Camp ThunderCraft: Navigating the Personal vs. Political (or, how to take a stance within your business without looking like a profiteer)
This political climate has a lot of us asking, what can we do? Also wondering how to have a political voice with your business can be scary. However many of us are women, many of us rely on the Affordable Care Act, and many of us are worried that the current administration will threaten our way of life and our business. Join in this discussion on how you can have a political voice and how you can use your platform to engage others and even the fears of alienating you fans. Kristen Rask (Urban Craft Uprising) will be moderating this discussion along with Cat Wilcox (Velouria) and Wazhma Samizay (Retail Therapy), all of whom have been vocal with their feelings about this administration, while also trying to use their spaces as a place to have people gather to talk, share art and donate to various causes near and dear to them.
This is one of our weekend speaker sessions at Camp ThunderCraft this April! Visit that link to find out more about Camp ThunderCraft, and to register to join us!
Kristen Rask wears many hats. She opened a store, Schmancy in 2004 which remained open until 2016. At her shop she started an annual plush show that garnered attention all over the world and landed her her first book deal. Since she has been published 8 times by two different publishers. She started a monthly meet up for small business owners that became an annual conference called School House Craft. She is also the President of Urban Craft Uprising, co-owner of Urban Craft Uprising’s store, Headquarters and recently was hired to do social marketing for the Moore Hotel. She does sleep and enjoys cooking and relaxing when she finds time. She’s a big believer in self care which she attributes to being able to do so much and mostly she is able to because she loves her job and community a lot.
Cat is co-owner of Velouria and runs the social media for the shop. Realizing that the shop’s following offers a unique opportunity to affect a wider audience than her personal network has spurred her to engage in conversations around Black Lives Matter as well as abortion access and women’s rights in general.
Wazhma Samizay is an Afghan American entrepreneur.

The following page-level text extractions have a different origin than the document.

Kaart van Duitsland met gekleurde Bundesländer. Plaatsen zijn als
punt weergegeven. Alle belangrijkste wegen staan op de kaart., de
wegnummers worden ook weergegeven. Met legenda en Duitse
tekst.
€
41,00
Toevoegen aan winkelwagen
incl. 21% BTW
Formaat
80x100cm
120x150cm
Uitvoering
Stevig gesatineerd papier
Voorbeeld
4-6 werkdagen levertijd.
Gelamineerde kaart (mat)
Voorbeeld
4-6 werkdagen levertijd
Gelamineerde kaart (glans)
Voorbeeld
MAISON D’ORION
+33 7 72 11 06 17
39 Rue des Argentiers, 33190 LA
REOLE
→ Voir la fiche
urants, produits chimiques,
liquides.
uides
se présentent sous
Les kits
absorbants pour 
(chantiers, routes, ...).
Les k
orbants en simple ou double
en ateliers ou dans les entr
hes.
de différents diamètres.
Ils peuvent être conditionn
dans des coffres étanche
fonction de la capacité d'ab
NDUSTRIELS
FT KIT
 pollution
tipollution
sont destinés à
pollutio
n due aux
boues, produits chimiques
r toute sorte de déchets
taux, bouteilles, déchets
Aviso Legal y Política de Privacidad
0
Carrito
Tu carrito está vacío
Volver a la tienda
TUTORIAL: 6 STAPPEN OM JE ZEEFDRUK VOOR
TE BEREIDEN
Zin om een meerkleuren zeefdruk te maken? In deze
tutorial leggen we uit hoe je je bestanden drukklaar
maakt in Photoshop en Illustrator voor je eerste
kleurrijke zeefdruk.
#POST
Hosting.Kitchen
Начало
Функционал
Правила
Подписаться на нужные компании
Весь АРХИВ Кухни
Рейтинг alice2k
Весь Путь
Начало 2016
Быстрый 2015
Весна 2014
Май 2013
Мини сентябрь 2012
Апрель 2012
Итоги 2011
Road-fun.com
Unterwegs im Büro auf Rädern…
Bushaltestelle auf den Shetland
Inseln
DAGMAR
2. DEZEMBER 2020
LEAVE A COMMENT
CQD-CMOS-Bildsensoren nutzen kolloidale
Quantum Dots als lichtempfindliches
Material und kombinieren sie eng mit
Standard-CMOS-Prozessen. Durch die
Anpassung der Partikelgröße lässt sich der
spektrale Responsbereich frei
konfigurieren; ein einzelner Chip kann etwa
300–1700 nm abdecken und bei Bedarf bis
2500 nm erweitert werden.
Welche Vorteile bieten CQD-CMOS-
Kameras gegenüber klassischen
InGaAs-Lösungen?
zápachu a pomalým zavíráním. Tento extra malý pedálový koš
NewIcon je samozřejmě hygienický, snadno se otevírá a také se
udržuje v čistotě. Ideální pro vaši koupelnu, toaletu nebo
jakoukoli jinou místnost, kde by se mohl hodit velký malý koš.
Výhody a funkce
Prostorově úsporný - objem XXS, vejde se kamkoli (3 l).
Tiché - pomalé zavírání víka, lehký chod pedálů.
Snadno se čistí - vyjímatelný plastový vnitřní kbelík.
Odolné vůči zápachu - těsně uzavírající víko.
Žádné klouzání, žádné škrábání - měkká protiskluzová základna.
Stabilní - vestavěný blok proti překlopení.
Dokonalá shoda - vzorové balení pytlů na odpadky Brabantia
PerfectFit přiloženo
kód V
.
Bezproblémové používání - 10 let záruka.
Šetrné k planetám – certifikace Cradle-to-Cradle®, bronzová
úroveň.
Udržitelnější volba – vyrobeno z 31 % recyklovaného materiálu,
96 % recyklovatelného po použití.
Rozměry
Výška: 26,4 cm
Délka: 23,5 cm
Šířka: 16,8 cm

She opened her boutique Retail Therapy in 2003. The boutique doubled up as an art gallery space for artists who were unable to show politically driven work. She is the co-founder of the Seattle made clothing company Bobojan. She consults multiple small businesses with a focus on minority owned businesses committed to sustainability. Her deep love of music led her a partnership with local recording studio Critical Sun.